Check each line of the entries. Copy the ones that contain the string "ngen".

[Extracted page text data]
-.-.-

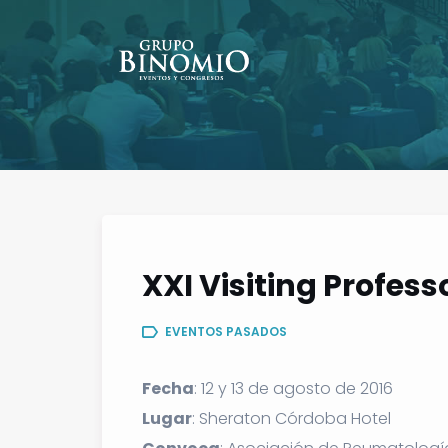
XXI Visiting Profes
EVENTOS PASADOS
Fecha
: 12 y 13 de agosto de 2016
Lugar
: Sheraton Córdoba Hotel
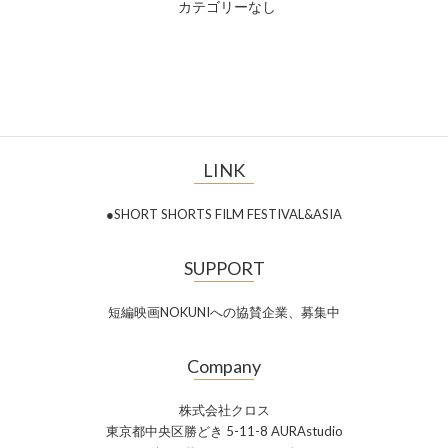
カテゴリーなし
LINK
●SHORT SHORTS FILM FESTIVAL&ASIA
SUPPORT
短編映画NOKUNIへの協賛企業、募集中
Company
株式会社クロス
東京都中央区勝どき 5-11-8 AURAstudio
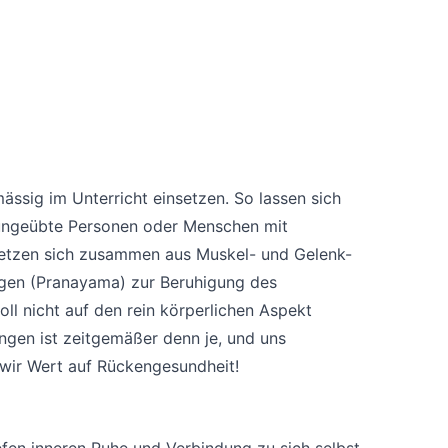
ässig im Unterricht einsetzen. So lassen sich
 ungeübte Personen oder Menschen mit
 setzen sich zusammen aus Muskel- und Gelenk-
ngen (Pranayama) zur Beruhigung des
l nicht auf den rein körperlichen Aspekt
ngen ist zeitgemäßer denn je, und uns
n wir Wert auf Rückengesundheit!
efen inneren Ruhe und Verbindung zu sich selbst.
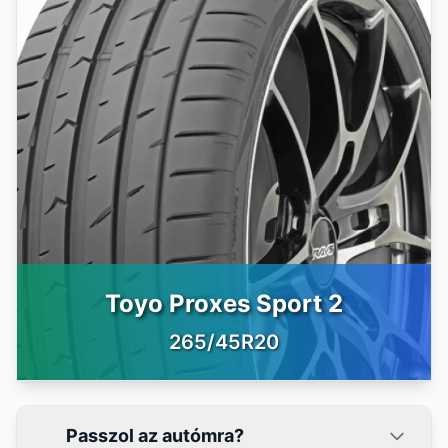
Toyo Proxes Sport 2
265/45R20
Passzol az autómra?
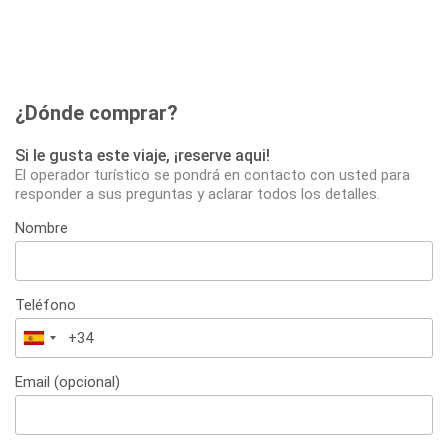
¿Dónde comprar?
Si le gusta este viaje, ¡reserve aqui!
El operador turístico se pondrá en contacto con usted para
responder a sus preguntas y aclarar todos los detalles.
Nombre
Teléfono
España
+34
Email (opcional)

-.-.-

Exercise result ->
ngen (Pranayama) zur Beruhigung des
ngen ist zeitgemäßer denn je, und uns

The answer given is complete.